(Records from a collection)
=======

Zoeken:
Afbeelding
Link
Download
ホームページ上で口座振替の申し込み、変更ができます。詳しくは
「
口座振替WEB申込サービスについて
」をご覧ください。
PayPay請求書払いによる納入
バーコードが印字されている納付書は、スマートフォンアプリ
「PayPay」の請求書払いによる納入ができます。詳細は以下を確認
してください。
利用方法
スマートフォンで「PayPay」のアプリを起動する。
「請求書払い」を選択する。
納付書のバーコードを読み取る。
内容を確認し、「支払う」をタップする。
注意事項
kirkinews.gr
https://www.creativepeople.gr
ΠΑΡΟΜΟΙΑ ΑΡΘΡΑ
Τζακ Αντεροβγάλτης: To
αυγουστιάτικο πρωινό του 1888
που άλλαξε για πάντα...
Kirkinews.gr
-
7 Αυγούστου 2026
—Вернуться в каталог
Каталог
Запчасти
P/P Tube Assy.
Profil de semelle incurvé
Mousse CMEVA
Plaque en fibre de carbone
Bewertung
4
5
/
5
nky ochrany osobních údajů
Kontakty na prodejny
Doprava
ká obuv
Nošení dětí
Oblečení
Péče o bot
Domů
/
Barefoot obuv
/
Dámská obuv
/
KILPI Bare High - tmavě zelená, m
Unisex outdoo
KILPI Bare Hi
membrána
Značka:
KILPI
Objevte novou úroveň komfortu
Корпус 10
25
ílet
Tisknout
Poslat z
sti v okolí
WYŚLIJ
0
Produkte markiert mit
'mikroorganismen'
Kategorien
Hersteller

=======

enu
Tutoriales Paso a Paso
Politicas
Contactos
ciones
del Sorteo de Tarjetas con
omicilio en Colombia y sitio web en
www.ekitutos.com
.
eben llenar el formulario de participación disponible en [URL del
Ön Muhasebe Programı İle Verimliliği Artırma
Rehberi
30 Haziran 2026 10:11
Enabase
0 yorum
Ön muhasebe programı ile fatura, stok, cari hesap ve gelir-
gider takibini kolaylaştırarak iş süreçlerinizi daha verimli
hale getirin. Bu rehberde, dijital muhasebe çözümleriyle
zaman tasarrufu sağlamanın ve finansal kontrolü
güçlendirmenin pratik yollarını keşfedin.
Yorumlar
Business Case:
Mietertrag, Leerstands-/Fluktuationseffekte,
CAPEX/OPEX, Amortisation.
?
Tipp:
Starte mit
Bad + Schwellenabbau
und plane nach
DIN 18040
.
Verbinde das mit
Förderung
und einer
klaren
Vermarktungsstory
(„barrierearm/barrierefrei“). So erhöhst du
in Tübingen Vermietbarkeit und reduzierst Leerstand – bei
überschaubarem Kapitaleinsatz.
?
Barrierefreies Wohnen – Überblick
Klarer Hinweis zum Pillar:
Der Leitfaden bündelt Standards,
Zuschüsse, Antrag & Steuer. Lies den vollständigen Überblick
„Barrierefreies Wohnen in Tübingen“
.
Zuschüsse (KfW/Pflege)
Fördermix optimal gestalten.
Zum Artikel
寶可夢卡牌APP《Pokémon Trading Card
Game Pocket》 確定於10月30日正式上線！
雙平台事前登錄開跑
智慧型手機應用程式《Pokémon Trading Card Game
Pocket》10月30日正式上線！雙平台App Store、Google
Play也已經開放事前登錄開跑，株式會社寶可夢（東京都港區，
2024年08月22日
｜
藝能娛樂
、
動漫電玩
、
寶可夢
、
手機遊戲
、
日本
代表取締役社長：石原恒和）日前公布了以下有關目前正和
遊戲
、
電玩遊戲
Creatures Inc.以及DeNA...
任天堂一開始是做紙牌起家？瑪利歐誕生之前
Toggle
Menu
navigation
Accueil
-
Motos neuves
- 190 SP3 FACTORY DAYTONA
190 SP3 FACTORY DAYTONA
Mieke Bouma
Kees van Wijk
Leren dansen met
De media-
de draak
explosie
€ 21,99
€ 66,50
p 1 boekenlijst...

=======

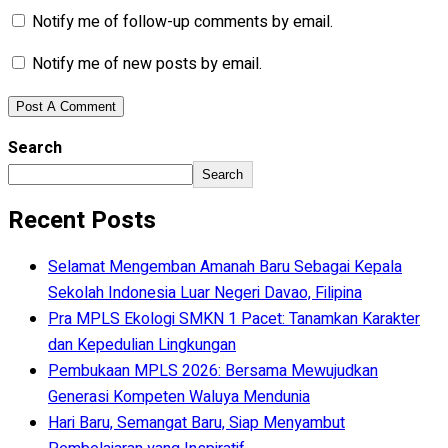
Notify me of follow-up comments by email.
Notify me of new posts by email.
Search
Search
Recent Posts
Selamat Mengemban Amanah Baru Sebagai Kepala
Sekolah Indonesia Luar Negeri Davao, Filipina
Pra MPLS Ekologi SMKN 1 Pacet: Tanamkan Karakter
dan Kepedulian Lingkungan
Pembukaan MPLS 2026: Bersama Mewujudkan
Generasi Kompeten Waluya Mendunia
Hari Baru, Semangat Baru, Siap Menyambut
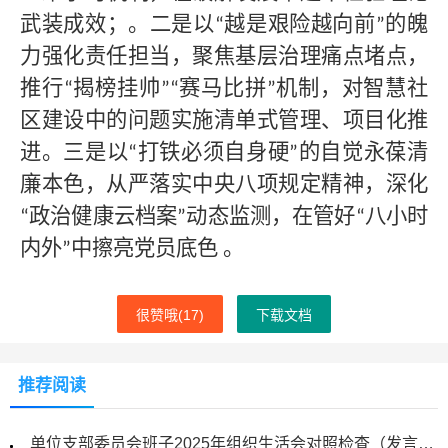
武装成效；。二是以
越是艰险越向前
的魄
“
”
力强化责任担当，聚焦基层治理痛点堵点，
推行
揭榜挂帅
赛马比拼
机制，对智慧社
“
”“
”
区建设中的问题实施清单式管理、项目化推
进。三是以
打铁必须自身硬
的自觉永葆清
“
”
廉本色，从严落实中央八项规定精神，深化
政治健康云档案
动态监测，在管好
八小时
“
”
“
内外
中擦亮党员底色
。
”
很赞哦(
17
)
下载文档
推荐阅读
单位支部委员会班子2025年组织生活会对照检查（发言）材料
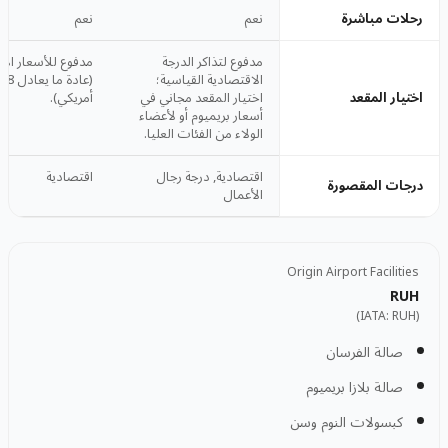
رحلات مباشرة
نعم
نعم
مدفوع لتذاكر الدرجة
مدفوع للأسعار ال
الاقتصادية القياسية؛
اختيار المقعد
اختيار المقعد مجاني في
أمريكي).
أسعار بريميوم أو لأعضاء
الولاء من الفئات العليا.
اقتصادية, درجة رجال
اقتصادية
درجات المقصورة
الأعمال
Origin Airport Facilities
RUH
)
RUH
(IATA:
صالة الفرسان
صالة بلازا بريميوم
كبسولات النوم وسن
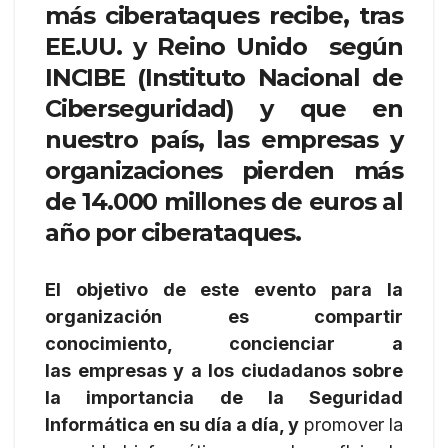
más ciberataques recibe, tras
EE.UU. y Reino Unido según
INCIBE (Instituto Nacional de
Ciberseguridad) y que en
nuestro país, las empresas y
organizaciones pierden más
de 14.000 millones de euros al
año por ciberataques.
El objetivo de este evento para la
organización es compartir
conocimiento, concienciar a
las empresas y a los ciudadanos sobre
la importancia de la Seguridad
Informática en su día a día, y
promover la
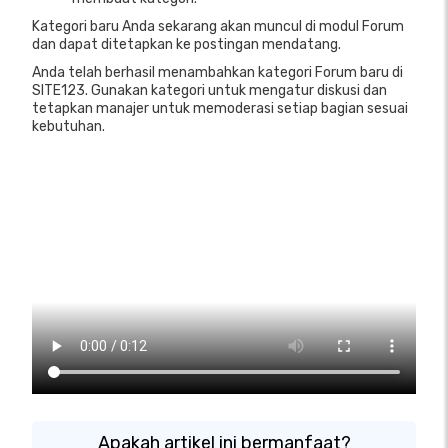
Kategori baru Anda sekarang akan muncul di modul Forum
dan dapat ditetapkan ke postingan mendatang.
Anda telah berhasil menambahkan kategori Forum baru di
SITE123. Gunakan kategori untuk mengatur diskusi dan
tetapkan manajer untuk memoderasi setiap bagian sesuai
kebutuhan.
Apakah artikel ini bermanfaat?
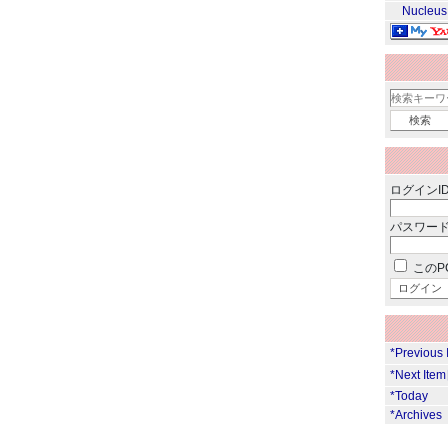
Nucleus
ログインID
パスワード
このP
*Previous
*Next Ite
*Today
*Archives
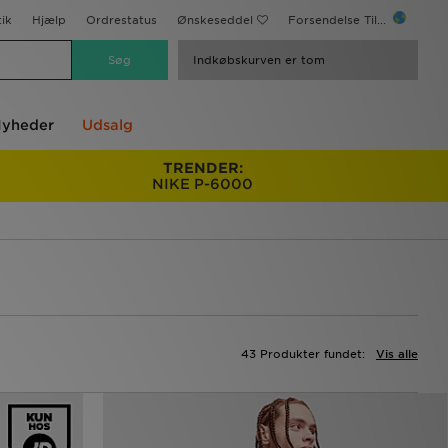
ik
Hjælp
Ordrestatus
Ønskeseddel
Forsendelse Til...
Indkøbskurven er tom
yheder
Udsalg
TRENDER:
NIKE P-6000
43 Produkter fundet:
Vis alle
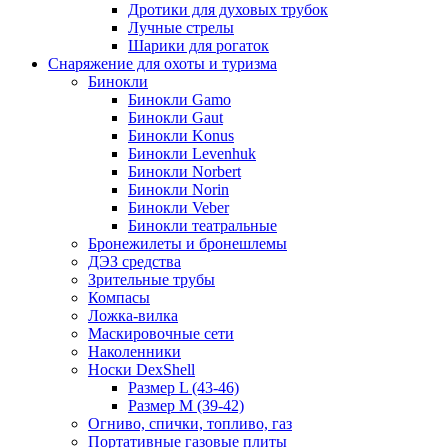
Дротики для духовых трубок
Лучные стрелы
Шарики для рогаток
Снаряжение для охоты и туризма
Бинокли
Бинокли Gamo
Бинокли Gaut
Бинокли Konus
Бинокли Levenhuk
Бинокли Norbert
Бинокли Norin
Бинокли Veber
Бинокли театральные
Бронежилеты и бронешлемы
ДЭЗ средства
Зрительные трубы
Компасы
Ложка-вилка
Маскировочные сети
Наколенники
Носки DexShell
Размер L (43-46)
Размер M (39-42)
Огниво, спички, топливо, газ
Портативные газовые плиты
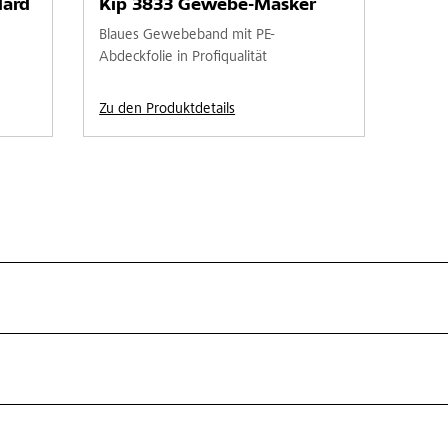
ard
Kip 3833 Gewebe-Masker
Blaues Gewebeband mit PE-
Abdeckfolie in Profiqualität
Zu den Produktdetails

=======

◆ PROBLEM TO WORK ON
What lines above contain the word "untuk"? Please copy each one.

◆ THE ANSWER
SITE123. Gunakan kategori untuk mengatur diskusi dan
tetapkan manajer untuk memoderasi setiap bagian sesuai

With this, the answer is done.